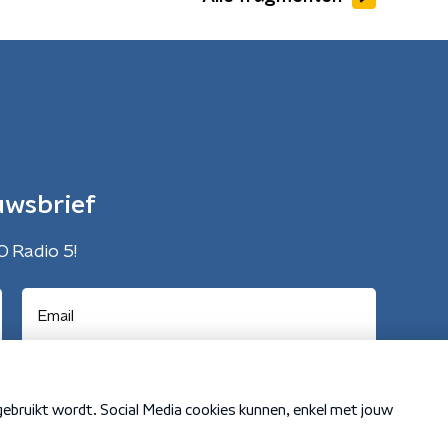
uwsbrief
O Radio 5!
Cookiebeleid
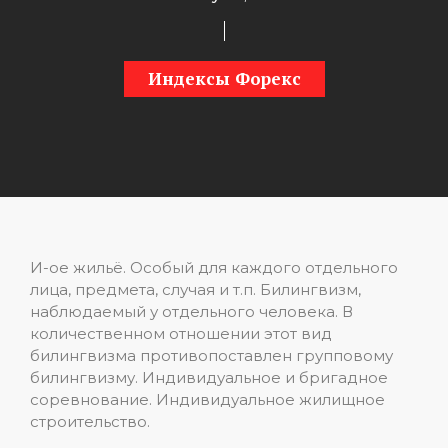
Индексы Форекс
И-ое жильё. Особый для каждого отдельного
лица, предмета, случая и т.п. Билингвизм,
наблюдаемый у отдельного человека. В
количественном отношении этот вид
билингвизма противопоставлен групповому
билингвизму. Индивидуальное и бригадное
соревнование. Индивидуальное жилищное
строительство.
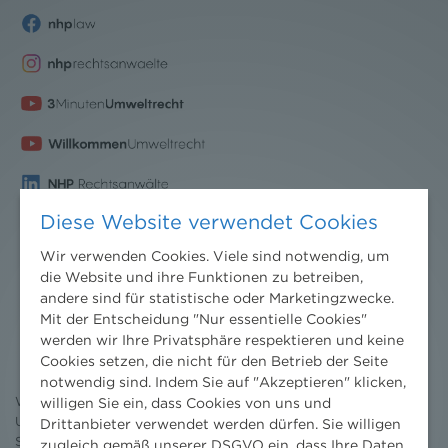
Diese Website verwendet Cookies
Wir verwenden Cookies. Viele sind notwendig, um
die Website und ihre Funktionen zu betreiben,
andere sind für statistische oder Marketingzwecke.
Nachrichten
Mit der Entscheidung "Nur essentielle Cookies"
werden wir Ihre Privatsphäre respektieren und keine
News aktuell
Cookies setzen, die nicht für den Betrieb der Seite
Newsletter
notwendig sind. Indem Sie auf "Akzeptieren" klicken,
3 Minuten Umweltrecht
Willkommen Umweltrecht
willigen Sie ein, dass Cookies von uns und
Umweltrechtsblog
Drittanbieter verwendet werden dürfen. Sie willigen
Seminare
zugleich gemäß unserer DSGVO ein, dass Ihre Daten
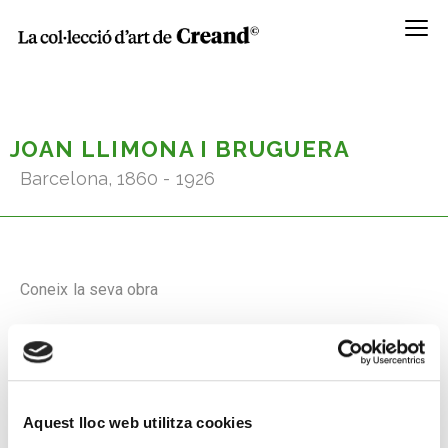
Menú
JOAN LLIMONA I BRUGUERA
Barcelona, 1860 - 1926
Coneix la seva obra
Aquest lloc web utilitza cookies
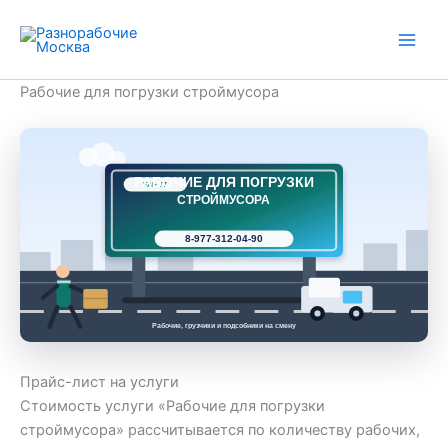
Перейти
к
содержимому
Рабочие для погрузки строймусора
РАБОЧИЕ ДЛЯ ПОГРУЗКИ
РАБ 77
СТРОЙМУСОРА
8-977-312-04-90
Рабочие, грузчики и подсобники на смену
Прайс-лист на услуги
Стоимость услуги «Рабочие для погрузки
строймусора» рассчитывается по количеству рабочих,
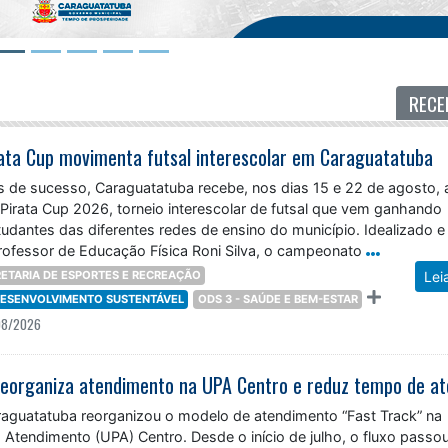
RECE
rata Cup movimenta futsal interescolar em Caraguatatuba
 de sucesso, Caraguatatuba recebe, nos dias 15 e 22 de agosto, 
 Pirata Cup 2026, torneio interescolar de futsal que vem ganhando
udantes das diferentes redes de ensino do município. Idealizado e
rofessor de Educação Física Roni Silva, o campeonato
ETARIA DE ESPORTES E RECREAÇÃO
Lei
 DESENVOLVIMENTO SUSTENTÁVEL
ODS 3 - SAÚDE E BEM-ESTAR
08/2026
araguatatuba reorganizou o modelo de atendimento “Fast Track” na
Atendimento (UPA) Centro. Desde o início de julho, o fluxo passo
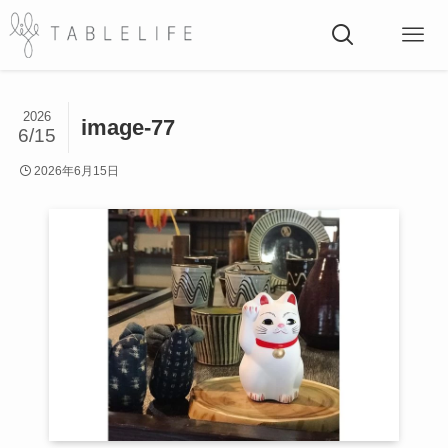
2026
image-77
6/15
2026年6月15日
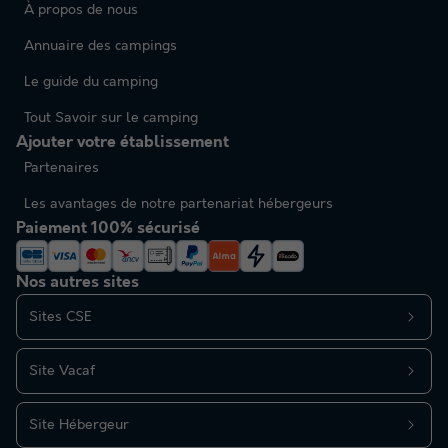
À propos de nous
Annuaire des campings
Le guide du camping
Tout Savoir sur le camping
Ajouter votre établissement
Partenaires
Les avantages de notre partenariat hébergeurs
Paiement 100% sécurisé
Nos autres sites
Sites CSE
Site Vacaf
Site Hébergeur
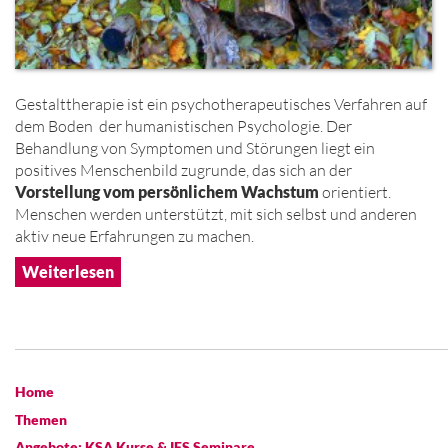
Gestalttherapie ist ein psychotherapeutisches Verfahren auf
dem Boden der humanistischen Psychologie. Der
Behandlung von Symptomen und Störungen liegt ein
positives Menschenbild zugrunde, das sich an der
Vorstellung vom persönlichem Wachstum
orientiert.
Menschen werden unterstützt, mit sich selbst und anderen
aktiv neue Erfahrungen zu machen.
Weiterlesen
Home
Themen
Angebote: KSA Kurse & IFS Seminare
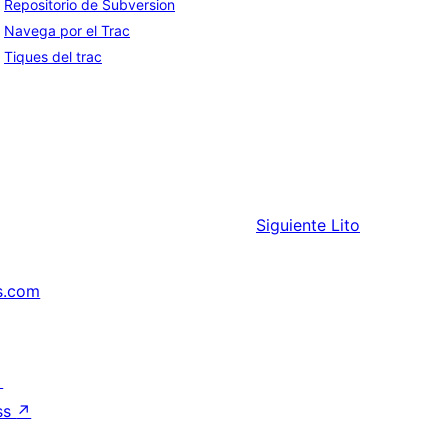
Repositorio de Subversion
Navega por el Trac
Tiques del trac
Siguiente
Lito
s.com
↗
ss
↗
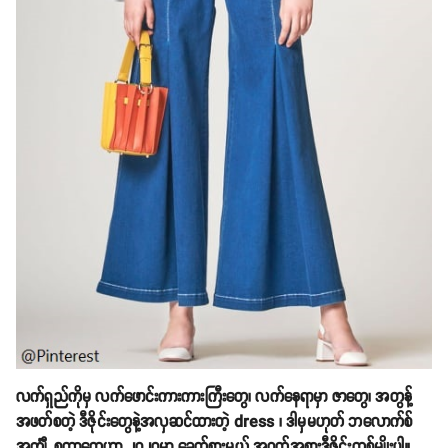
လက်ရှည်ကိုမှ လက်ဖောင်းကားကားကြီးတွေ၊ လက်နေရာမှာ ဇာတွေ၊ အတွန့်
အဖတ်စတဲ့ ဒီဇိုင်းတွေနဲ့အလှဆင်ထားတဲ့ dress ၊ ဒါမှမဟုတ် ဘလောက်စ်
အင်္ကျီ စတာတွေဟာ ၂၀၂ဝမှာ ခေတ်စားမယ့် အဝတ်အစားဒီဇိုင်းတစ်မျိုးပါ။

**Work order**
From the records above, output only the lines starting at the one containing "Aquest lloc web utilitza cookies" and ending at the one containing "Partenaires", word for word. Pictures stay out.

**Solution**
Aquest lloc web utilitza cookies
Перейти
к
содержимому
Рабочие для погрузки строймусора
РАБОЧИЕ ДЛЯ ПОГРУЗКИ
РАБ 77
СТРОЙМУСОРА
8-977-312-04-90
Рабочие, грузчики и подсобники на смену
Прайс-лист на услуги
Стоимость услуги «Рабочие для погрузки
строймусора» рассчитывается по количеству рабочих,
RECE
rata Cup movimenta futsal interescolar em Caraguatatuba
 de sucesso, Caraguatatuba recebe, nos dias 15 e 22 de agosto, 
 Pirata Cup 2026, torneio interescolar de futsal que vem ganhando
udantes das diferentes redes de ensino do município. Idealizado e
rofessor de Educação Física Roni Silva, o campeonato
ETARIA DE ESPORTES E RECREAÇÃO
Lei
 DESENVOLVIMENTO SUSTENTÁVEL
ODS 3 - SAÚDE E BEM-ESTAR
08/2026
araguatatuba reorganizou o modelo de atendimento “Fast Track” na
Atendimento (UPA) Centro. Desde o início de julho, o fluxo passo
2026
image-77
6/15
2026年6月15日
À propos de nous
Annuaire des campings
Le guide du camping
Tout Savoir sur le camping
Ajouter votre établissement
Partenaires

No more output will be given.